• _Data extracts_
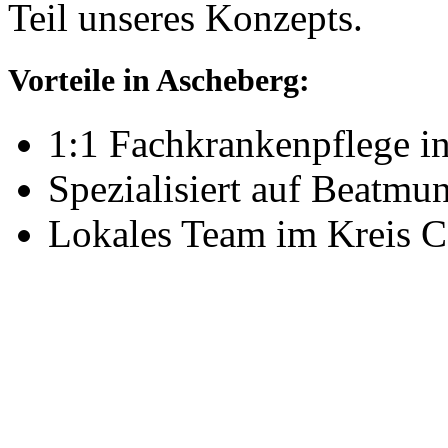
Teil unseres Konzepts.
Vorteile in Ascheberg:
1:1 Fachkrankenpflege i
Spezialisiert auf Beatm
Lokales Team im Kreis C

• _Your task_
Every line from the one containing "Spezialisiert auf Beatm" through the last line above should be retyped exactly; no other lines are wanted.

• _Expected output_
Spezialisiert auf Beatm
Lokales Team im Kreis C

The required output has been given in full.